Records from a dataset:
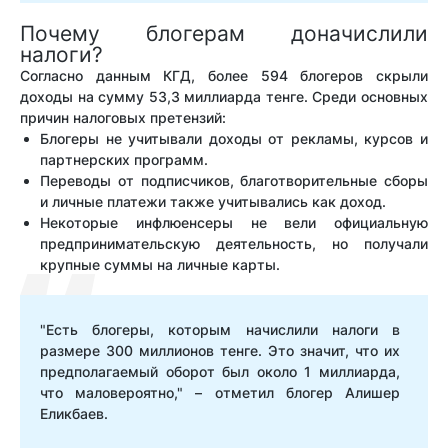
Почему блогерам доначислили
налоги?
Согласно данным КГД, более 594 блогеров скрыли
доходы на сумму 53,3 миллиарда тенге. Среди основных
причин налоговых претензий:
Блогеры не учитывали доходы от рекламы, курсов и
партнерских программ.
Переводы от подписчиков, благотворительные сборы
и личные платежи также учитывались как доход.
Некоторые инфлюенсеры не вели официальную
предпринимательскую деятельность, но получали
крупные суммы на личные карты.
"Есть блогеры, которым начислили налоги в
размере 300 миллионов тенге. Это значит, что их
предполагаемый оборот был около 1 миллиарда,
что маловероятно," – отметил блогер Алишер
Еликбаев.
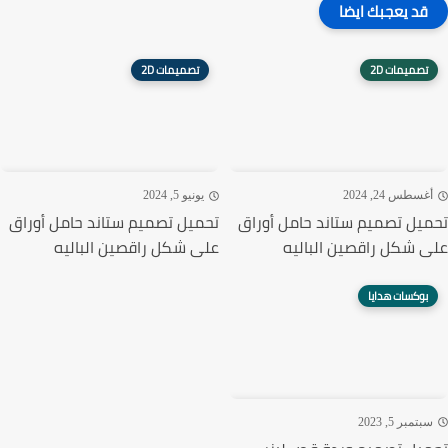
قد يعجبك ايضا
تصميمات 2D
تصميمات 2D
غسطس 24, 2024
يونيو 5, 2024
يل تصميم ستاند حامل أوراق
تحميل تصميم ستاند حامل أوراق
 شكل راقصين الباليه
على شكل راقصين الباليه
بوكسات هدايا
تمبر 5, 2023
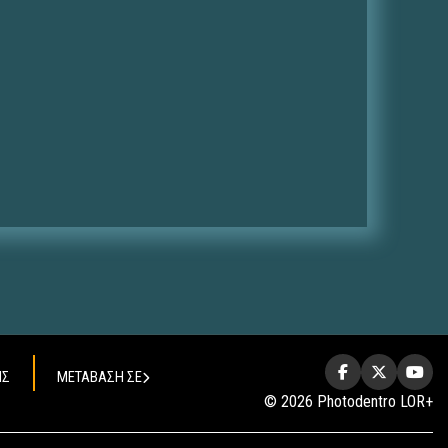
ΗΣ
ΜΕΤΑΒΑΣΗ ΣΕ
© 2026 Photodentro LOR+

...

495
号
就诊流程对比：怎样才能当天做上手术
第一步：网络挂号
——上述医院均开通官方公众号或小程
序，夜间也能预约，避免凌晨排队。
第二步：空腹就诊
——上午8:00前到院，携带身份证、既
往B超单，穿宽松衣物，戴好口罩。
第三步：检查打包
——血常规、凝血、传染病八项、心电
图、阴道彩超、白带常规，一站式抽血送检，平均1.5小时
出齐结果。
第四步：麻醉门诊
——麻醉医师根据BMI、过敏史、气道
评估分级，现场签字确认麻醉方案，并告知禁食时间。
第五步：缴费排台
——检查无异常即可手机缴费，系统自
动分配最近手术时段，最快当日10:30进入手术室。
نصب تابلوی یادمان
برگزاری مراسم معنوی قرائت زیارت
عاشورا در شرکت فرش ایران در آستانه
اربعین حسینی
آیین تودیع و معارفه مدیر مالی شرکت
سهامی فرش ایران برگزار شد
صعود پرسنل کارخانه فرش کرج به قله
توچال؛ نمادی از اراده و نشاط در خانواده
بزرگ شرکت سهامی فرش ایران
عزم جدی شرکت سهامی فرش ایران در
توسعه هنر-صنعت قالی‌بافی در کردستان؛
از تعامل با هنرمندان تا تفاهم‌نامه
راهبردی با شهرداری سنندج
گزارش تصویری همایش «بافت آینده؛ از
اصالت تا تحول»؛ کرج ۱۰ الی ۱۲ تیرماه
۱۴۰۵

* * *

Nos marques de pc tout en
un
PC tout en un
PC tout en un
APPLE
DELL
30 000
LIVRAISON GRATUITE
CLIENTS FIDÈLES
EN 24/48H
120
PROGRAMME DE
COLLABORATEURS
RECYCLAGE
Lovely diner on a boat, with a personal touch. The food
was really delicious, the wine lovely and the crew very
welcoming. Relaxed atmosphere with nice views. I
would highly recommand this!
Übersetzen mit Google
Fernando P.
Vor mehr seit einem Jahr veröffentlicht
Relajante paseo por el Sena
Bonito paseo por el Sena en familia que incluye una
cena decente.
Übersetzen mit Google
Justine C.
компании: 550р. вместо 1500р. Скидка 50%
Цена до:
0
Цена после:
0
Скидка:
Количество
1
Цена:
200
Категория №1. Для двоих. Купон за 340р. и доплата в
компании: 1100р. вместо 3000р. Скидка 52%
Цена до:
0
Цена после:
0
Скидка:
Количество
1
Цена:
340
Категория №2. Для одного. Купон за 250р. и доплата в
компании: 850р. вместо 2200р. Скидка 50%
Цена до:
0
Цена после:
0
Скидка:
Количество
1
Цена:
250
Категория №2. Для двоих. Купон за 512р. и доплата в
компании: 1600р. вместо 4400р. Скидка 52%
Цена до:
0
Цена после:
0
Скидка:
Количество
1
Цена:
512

▸ Activity
Report, from the entries above, each line where "двоих" is found.

▸ Answer to this problem
Категория №1. Для двоих. Купон за 340р. и доплата в
Категория №2. Для двоих. Купон за 512р. и доплата в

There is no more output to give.